In an Aug. 28 story, The Providence Journal quoted spokesmen for both Caritas and Landmark as saying that Landmark would remain secular following the proposed acquisition. The statements drew criticism from those who said this could result in Landmark providing family planning, sterilization and other medical services considered immoral by Catholics.
On Sept. 1 the archdiocese released a statement saying that Cardinal Seán P. O'Malley "was concerned about public statements that Landmark would not be operated as a Catholic hospital if acquired by Caritas" and had met with Caritas's chief executive officer, Dr. Ralph de la Torre.
In the statement de la Torre said, "We wish to clarify statements that have been previously made regarding Landmark Medical Center and its affiliation with Caritas Christi. Currently, Caritas Christi advises Landmark Medical Center, but does not manage the hospital. If Landmark Medical Center is acquired by Caritas Christi or by any company owning the Caritas Christi hospitals, Landmark Medical Center will function within and abide by the Ethical and Religious Directives."
Landmark is currently in receivership, so a judge must oversee the process and review the agreement. The case is being overseen by a state superior court judge in Rhode Island.
Christopher Murphy, a spokesman for Caritas Christi, said details of the agreement are not being disclosed at this time. However, Murphy said terms of the deal would be made public once the judge completes the review.

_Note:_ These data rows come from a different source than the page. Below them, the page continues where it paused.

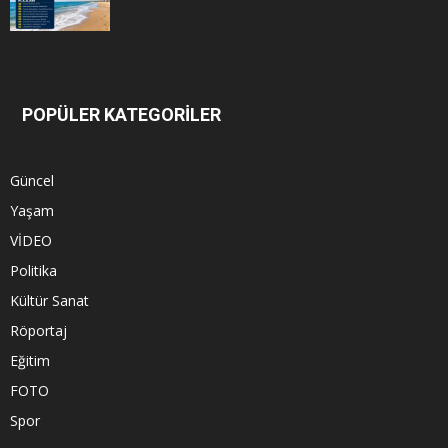
POPÜLER KATEGORİLER
Güncel
Yaşam
VİDEO
Politika
Kültür Sanat
Röportaj
Eğitim
FOTO
Spor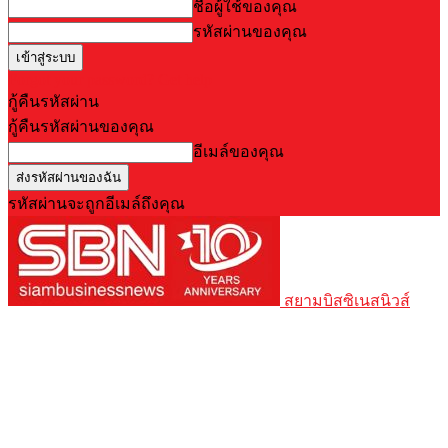
ชื่อผู้ใช้ของคุณ
รหัสผ่านของคุณ
Forgot your password? Get help
กู้คืนรหัสผ่าน
กู้คืนรหัสผ่านของคุณ
อีเมล์ของคุณ
รหัสผ่านจะถูกอีเมล์ถึงคุณ
สยามบิสซิเนสนิวส์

No deadline has been given for completion, Murphy also said.
Meanwhile, Caritas itself has been in the process of being acquired by Cerberus Capital Management, a private equity firm. The sale is pending final approval by Cardinal O'Malley, Massachusetts Attorney General Martha Coakley, the state's public health department and the Holy See.
In May, when the sale of Caritas was announced, archdiocesan officials said the sale would provide an $830 million cash infusion to the hospital chain that has been recently plagued by financial struggles.

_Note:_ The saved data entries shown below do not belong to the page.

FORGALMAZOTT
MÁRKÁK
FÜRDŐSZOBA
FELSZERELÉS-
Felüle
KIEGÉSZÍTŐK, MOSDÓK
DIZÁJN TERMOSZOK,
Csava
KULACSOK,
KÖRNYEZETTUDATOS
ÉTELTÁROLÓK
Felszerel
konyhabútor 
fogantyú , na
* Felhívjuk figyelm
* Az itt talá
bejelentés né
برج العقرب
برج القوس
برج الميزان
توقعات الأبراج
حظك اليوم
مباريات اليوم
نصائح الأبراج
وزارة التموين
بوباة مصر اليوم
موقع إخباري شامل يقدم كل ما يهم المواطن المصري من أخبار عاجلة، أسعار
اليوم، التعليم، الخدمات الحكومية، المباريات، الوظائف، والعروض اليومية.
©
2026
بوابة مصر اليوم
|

Caritas is seeking to purchase Landmark to better serve patients in the area, according to Murphy.
"Increasing the services we can offer in that area would benefit all our patients," he added.
Caritas operates six hospitals in eastern Massachusetts. Three of them are in the southeastern reaches of the state -- Good Samaritan Medical Center in Brockton, Norwood Hospital and Saint Anne's Hospital in Fall River.
Associated Press materials contributed to this report.
Following is the full text of the statement:
Archdiocese's Sept. 1 statement on Landmark Hospital acquisition
Earlier today, Cardinal Seán O'Malley consulted with Ralph de la Torre, MD, Chief Executive Officer of Caritas Christi Health Care, regarding the announcement that Caritas had entered into an agreement to acquire Landmark Medical Center in Woonsocket, RI. The Cardinal was concerned about public statements that Landmark would not be operated as a Catholic hospital if acquired by Caritas.
Dr. de la Torre said, "We wish to clarify statements that have been previously made regarding Landmark Medical Center and its affiliation with Caritas Christi. Currently, Caritas Christi advises Landmark Medical Center, but does not manage the hospital. If Landmark Medical Center is acquired by Caritas Christi or by any company owning the Caritas Christi hospitals, Landmark Medical Center will function within and abide by the Ethical and Religious Directives."
"I am grateful to Dr. de la Torre for his strong leadership in turning around the Caritas Christi Health Care System," said Cardinal Seán. "He shares our commitment to advancing the mission of Caritas Christi. We look forward to the conclusion of the Caritas Christi transaction with Steward Health Care System LLC so that the system will receive much needed capital for its infrastructure, programs, and pension funds while continuing to provide high quality healthcare in accord with the Ethical and Religious Directives for Catholic Health Care Services adopted by the United States Conference of Catholic Bishops."